When Housewives Scream for Garlic

Shallots and garlic have been the main ingredients for many of Indonesian cuisines. Almost every dish is served with these famous herbs to enrich the flavor of almost every Indonesian dining table.

Lately, the ordinarily famous herbs went scarce in the Indonesian markets, and the price was skyrocketing from Rp20 thousand per kilogram to about Rp60 thousand per kilogram.

It even reaches up to Rp100 thousand per kilogram in Mataram, West Nusa Tenggara.

Such condition then upsets almost every housewife who usually purchases garlic or shallots in their normal price, such what experienced by Mariani who bought only two cloves of shallots at Rp5.000.

“It is very extraordinary that I can only buy two cloves of shallots for Rp5.000, I usually get a lot more than that,” she said after purchasing her herbs at local vegetable vendor in her residence.

Beside Mariani, street food vendors like the “Warteg” (small restaurants that serves homemade cooking) also overwhelmed about the shallot price hike, they also have to make a hard decision either to cut the herbs use in their dish or raise the food’s price as well.

“There’s nothing we can do but to reduce the use of these shallots or increase the food’s price, the price is already expensive from the market. This is insane, how we can gain profit from this situation?” said a Warteg owner in South of Jakarta Rusdi.

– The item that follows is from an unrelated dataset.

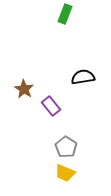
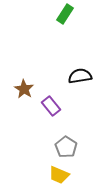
green rectangle: rotated 12 degrees clockwise
black semicircle: moved 3 px left, 1 px up
yellow trapezoid: moved 6 px left, 2 px down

The suspicious about the rent-seeking practices and the herbs importer cartel conspiracy then surfaced after tens of illegal garlic containers were found stuck in the ports, and showed cartel conspiracy in the trade as said by the Indonesian Natural Resources Importers Association (Gisimindo) .

The association’s chairman Bob Budiman said that the current situation is indicates a cartel conspiracy in the horticultural trade system, those are traders with large capital who tried to control the market.

The indication of trade cartel involved behind the shallot and garlic price hike was previously unveiled by the Trade Competition Monitoring Commission (KPPU), which based on the findings of hundreds of detained containers that are not yet distributed to the market.

It was reported that there are 332 containers or about 9,686 tonnes of imported garlic from China still sitting in Tanjung Perak port, Surabaya, East Java earlier. The figure is equivalent to six percent of the total import quota for January to June period amounting to 160.000 tons of garlic.